• Oct 21, 2025

The Wisdom of Stillness

  • Tom Denysschen
  • 0 comments

“There’s a difference between silence and stillness.
Silence is the absence of noise.
Stillness is the absence of busyness.”

Increasingly, in a world that glorifies motion, we’ve mistaken movement for meaning. I know I often loose my 'why' in the ego & in my focus on getting things done.

We fill our calendars, chase deadlines, make lists and tick boxes, believing that the busier we are, the more alive we must be. Not true!. Busyness often poses as purpose, and leaves us exhausted, distracted and very often - strangely empty.

The Stoic View: Motion Is Not Progress

The Stoics warned of this centuries ago. Marcus Aurelius wrote,

“Nowhere you can go is more peaceful - more free of interruptions - than your own soul.”

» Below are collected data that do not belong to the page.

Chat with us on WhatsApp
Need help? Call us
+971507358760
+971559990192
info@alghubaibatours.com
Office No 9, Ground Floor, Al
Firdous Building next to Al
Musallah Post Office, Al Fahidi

Stillness, to the Stoic, was not about doing nothing; it was about being fully present in whatever you were doing.
To act with intention.
To speak with awareness.
To pause long enough to ask, “Is this essential?”

Seneca reminded us that life is not short - we just waste much of it in distraction. The rush, the noise, the busyness - they become thieves of our most precious possession: our attention. Stillness, then, is the discipline of focusing on what truly matters.

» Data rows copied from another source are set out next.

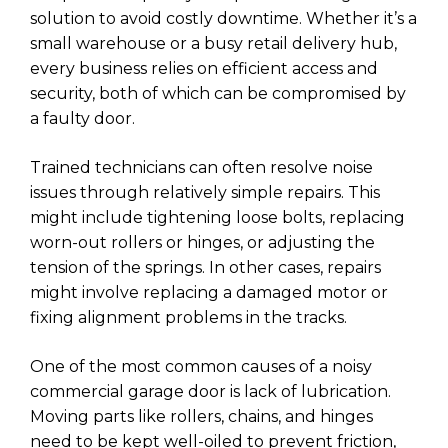
solution to avoid costly downtime. Whether it’s a
small warehouse or a busy retail delivery hub,
every business relies on efficient access and
security, both of which can be compromised by
a faulty door.
Trained technicians can often resolve noise
issues through relatively simple repairs. This
might include tightening loose bolts, replacing
worn-out rollers or hinges, or adjusting the
tension of the springs. In other cases, repairs
might involve replacing a damaged motor or
fixing alignment problems in the tracks.
One of the most common causes of a noisy
commercial garage door is lack of lubrication.
Moving parts like rollers, chains, and hinges
need to be kept well-oiled to prevent friction,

The Taoist Way: Flow Without Forcing

I have always loved the way that Taoism describes life in the form of flowing water.

Taoism offers a complementary truth. Lao Tzu said,

“Do you have the patience to wait until your mud settles and the water is clear?”

The Tao teaches us wu wei - effortless action. It doesn’t mean apathy or passivity. It means allowing life to unfold without unnecessary struggle or resistance.
When we are still, we become receptive. We stop pushing, start noticing and begin aligning with the natural flow of things.
Stillness isn’t an escape from life - it’s what lets us engage with it more harmoniously.

In Practice: The Pause That Changes Everything

Stillness is a practice of subtraction.
It’s about doing less, but better.
It’s about walking slowly enough to feel the ground beneath your feet.
It’s choosing to listen, not just hear.
It’s pausing between meetings, between breaths, between thoughts - to reconnect with presence.

When we cultivate stillness, we shift from reacting to responding.
We trade urgency for clarity.
We exchange the illusion of control for genuine peace.

And in that quiet space, where silence meets stillness, life begins to speak again.


Reflection - Some Self Coaching for You!

Ask yourself:

  • Where am I mistaking busyness for progress?

  • What would happen if I replaced one hour of noise with stillness?

  • What truth might I hear if I simply became quiet enough to listen?